Protocol
plain-language theorem explainer
Protocol supplies the base record type for any RS measurement extraction procedure. Calibration and alignment code cite it to bundle a stable name, status, assumptions, and explicit falsifiers. The declaration is a plain structure with four fields defaulted to empty or spec status.
Claim. A measurement protocol is a record with a short stable identifier $name$, an optional human-readable summary, a status flag, a list of explicit assumptions, and a list of falsifiers that would refute the protocol.
background
The RS-Native Measurement Framework keeps all extraction steps explicit by attaching a protocol record to every observable. Core units are the tick and voxel with $τ_0=1$, $c=1$, and action quantum $act=φ^{-5}$; SI values appear only through optional external calibration.
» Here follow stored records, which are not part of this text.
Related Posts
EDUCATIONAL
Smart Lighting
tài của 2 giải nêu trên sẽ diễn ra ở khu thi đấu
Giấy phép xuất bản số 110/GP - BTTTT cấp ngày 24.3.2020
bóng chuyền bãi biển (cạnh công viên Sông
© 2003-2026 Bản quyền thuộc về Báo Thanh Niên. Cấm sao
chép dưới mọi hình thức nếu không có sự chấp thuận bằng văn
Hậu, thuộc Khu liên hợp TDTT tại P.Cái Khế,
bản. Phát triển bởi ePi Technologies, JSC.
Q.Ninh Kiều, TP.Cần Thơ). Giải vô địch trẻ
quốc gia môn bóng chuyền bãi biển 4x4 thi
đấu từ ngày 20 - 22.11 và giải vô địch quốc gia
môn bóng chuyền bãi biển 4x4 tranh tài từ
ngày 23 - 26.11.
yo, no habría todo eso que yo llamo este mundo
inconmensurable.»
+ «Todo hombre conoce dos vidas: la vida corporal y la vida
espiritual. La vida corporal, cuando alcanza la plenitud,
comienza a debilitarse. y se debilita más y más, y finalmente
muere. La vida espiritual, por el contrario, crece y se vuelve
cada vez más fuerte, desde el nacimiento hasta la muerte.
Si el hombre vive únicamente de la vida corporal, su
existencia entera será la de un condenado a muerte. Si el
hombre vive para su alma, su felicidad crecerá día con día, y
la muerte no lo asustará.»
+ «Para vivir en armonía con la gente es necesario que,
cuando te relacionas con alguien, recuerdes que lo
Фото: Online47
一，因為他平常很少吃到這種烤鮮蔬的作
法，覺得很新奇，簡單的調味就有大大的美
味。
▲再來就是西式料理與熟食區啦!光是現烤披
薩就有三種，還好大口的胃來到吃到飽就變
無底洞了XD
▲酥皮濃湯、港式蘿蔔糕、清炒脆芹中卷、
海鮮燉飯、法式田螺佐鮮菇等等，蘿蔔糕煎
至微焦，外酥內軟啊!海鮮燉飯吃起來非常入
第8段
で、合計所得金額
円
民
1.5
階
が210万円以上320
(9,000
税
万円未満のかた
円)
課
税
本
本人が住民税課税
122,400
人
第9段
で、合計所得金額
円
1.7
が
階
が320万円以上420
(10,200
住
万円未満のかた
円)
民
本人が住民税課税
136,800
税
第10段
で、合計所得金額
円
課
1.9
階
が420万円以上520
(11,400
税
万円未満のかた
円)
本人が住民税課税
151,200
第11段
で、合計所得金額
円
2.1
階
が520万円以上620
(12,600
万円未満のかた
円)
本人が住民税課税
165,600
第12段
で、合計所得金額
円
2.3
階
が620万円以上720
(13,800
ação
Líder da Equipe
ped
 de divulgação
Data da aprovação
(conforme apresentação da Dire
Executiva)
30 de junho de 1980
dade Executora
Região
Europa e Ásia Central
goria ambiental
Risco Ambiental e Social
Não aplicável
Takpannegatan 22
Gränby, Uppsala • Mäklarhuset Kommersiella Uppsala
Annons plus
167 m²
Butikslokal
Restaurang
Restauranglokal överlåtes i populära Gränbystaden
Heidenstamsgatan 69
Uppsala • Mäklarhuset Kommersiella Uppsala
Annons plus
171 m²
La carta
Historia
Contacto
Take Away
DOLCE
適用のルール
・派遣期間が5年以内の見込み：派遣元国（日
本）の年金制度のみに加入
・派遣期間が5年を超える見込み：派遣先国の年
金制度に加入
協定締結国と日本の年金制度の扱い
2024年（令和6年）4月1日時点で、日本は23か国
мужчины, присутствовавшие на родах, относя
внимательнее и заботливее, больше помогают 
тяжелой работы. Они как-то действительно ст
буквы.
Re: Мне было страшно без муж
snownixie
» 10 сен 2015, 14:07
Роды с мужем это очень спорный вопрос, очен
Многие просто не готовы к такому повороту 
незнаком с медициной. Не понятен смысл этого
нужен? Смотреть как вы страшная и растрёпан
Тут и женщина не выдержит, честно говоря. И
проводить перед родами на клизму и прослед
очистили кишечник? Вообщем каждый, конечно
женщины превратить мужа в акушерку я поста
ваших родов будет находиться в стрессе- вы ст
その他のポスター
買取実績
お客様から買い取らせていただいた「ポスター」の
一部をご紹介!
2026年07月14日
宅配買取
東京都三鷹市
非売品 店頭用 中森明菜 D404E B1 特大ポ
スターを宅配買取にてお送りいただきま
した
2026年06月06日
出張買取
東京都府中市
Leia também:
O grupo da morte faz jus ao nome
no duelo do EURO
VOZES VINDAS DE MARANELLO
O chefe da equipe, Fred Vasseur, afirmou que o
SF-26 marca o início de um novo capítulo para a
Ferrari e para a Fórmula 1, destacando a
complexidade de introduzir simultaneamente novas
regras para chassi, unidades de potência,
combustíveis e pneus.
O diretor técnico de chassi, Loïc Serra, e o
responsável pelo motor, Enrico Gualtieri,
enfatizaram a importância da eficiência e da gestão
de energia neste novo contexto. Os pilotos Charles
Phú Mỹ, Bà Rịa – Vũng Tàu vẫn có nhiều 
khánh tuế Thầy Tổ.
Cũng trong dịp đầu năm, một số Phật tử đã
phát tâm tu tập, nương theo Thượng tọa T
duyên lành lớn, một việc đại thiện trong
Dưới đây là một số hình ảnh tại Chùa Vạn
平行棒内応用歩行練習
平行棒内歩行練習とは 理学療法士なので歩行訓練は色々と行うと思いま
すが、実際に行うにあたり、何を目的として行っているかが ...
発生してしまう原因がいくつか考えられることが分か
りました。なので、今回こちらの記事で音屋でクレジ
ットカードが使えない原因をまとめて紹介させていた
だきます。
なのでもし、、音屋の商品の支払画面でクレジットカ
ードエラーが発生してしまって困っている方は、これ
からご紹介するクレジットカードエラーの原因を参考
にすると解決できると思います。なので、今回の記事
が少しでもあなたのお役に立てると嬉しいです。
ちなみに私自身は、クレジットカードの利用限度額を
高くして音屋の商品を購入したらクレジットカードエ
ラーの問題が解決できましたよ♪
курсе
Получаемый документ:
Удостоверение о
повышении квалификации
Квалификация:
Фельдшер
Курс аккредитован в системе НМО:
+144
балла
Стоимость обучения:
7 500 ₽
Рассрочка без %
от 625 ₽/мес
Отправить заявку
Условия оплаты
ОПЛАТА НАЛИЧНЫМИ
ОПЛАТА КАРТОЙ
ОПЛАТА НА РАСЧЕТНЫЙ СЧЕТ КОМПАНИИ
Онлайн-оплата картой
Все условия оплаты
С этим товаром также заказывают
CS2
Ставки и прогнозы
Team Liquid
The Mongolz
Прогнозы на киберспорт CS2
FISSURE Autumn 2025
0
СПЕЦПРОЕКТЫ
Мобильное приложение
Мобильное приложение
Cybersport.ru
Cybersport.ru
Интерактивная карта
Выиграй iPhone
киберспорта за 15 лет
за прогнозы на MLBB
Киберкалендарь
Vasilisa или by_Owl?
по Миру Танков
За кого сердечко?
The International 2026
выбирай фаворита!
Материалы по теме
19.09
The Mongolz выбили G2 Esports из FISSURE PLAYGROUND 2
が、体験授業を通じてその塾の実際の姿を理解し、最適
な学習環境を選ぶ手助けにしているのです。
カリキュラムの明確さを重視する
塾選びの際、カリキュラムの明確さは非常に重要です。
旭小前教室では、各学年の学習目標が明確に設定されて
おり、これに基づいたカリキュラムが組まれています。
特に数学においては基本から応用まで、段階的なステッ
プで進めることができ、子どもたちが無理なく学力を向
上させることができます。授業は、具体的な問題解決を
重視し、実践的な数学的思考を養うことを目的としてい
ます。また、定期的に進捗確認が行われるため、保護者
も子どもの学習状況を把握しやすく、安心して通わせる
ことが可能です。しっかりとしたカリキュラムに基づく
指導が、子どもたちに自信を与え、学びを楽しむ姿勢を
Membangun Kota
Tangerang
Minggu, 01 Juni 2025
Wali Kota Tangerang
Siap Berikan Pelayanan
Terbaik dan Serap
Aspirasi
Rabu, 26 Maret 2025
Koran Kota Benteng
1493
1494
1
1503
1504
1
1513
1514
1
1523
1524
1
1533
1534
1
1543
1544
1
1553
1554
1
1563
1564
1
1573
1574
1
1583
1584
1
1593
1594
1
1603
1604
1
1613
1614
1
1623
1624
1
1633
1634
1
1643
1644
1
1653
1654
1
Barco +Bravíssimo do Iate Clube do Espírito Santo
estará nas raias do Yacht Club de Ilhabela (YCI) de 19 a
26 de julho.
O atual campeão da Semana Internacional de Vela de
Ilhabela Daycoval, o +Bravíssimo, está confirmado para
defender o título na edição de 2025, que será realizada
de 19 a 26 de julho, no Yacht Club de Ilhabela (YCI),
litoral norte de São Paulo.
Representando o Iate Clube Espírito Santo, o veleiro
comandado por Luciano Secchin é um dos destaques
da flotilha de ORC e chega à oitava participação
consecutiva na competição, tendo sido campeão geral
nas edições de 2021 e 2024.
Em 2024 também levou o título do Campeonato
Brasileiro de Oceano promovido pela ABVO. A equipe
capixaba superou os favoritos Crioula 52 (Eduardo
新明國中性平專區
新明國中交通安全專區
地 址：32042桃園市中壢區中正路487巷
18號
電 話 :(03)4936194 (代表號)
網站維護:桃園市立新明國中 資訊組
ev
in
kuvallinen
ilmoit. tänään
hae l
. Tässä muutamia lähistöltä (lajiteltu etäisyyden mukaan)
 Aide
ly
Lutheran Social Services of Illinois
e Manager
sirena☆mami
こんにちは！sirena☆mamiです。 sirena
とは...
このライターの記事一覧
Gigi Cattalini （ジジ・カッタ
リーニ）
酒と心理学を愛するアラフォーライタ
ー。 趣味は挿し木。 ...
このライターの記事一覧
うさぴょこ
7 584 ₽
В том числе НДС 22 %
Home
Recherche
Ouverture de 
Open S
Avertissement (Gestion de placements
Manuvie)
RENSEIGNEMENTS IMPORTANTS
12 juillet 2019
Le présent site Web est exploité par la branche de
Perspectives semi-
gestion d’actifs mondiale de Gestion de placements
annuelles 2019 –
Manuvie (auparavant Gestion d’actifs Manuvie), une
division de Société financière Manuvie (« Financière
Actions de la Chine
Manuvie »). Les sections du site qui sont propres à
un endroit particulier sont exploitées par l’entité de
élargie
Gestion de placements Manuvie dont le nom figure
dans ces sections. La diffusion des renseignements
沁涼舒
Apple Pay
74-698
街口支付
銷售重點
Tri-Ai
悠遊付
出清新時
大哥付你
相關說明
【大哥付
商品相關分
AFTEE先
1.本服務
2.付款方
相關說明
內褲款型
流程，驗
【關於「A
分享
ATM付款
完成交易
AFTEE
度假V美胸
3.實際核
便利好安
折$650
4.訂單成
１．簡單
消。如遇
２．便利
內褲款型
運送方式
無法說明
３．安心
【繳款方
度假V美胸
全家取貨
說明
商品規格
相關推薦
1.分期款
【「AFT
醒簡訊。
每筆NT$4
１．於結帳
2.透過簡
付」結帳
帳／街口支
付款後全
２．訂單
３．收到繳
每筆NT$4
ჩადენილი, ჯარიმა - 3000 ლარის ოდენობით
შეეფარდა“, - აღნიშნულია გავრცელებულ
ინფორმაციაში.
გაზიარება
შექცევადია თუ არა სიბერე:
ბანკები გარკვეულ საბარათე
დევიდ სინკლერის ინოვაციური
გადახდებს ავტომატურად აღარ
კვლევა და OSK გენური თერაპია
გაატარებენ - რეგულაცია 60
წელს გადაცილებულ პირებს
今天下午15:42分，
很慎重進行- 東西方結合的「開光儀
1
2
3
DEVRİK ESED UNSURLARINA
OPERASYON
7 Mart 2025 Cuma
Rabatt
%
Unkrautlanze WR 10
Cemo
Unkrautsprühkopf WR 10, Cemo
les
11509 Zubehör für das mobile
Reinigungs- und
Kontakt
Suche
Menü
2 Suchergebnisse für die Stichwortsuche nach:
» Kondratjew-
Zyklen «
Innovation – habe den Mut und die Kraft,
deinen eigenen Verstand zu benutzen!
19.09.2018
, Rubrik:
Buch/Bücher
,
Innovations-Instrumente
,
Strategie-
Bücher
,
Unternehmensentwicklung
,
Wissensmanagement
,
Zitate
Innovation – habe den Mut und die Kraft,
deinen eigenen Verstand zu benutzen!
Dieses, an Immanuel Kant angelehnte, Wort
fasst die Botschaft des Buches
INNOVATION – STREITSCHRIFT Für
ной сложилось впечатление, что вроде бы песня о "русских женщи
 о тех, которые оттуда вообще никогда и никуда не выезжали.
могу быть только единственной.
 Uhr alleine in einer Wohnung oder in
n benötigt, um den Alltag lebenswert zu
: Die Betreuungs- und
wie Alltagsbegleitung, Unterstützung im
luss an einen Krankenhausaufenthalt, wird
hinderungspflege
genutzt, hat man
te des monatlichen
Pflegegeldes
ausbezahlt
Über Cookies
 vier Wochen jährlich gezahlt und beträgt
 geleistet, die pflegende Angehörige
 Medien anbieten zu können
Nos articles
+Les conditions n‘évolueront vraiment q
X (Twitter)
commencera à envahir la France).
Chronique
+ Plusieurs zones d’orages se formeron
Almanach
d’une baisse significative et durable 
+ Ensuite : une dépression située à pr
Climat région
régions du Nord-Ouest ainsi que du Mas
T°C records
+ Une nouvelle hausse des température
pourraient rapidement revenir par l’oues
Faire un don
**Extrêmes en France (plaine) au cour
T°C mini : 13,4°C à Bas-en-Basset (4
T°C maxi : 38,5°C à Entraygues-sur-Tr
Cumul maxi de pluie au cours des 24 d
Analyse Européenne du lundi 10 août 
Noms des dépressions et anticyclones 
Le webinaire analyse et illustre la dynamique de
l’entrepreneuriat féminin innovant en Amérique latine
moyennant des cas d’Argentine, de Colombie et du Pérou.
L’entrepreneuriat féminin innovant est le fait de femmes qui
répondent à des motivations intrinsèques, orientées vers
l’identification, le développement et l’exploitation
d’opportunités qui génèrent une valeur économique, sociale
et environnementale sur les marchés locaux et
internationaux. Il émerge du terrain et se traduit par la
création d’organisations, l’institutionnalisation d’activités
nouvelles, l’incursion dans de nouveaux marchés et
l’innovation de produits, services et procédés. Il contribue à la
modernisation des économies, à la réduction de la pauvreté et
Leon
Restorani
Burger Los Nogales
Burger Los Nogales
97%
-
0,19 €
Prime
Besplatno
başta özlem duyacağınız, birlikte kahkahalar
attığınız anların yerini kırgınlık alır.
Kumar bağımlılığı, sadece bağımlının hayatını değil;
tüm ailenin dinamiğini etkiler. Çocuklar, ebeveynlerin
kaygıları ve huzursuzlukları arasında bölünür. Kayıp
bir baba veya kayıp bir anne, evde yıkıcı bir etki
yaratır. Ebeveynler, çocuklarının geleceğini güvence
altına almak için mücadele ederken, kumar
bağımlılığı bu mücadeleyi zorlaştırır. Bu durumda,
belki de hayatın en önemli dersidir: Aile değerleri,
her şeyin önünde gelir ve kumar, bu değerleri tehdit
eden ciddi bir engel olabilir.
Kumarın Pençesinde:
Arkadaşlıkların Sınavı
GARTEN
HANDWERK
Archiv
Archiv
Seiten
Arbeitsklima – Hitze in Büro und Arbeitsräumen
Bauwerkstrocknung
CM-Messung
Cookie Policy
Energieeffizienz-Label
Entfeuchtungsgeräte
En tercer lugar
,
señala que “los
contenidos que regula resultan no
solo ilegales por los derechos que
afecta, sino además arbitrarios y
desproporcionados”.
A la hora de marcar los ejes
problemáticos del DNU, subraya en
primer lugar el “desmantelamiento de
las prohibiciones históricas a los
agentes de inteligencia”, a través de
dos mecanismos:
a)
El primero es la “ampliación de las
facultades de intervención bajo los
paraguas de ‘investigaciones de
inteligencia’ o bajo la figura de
Protocols therefore carry falsifiers so that windowing or basis choices remain testable rather than hidden.
proof idea
The declaration is a structure definition that introduces the five fields with defaults for summary, status, assumptions, and falsifiers.
why it matters
Protocol is the common interface extended by AlignmentProtocol and instantiated by tau0_seconds_protocol in single-anchor calibration. It enforces the framework rule that every measurement must list its falsifiers, supporting hygiene theorems and the separation between RS-native observables and SI reporting.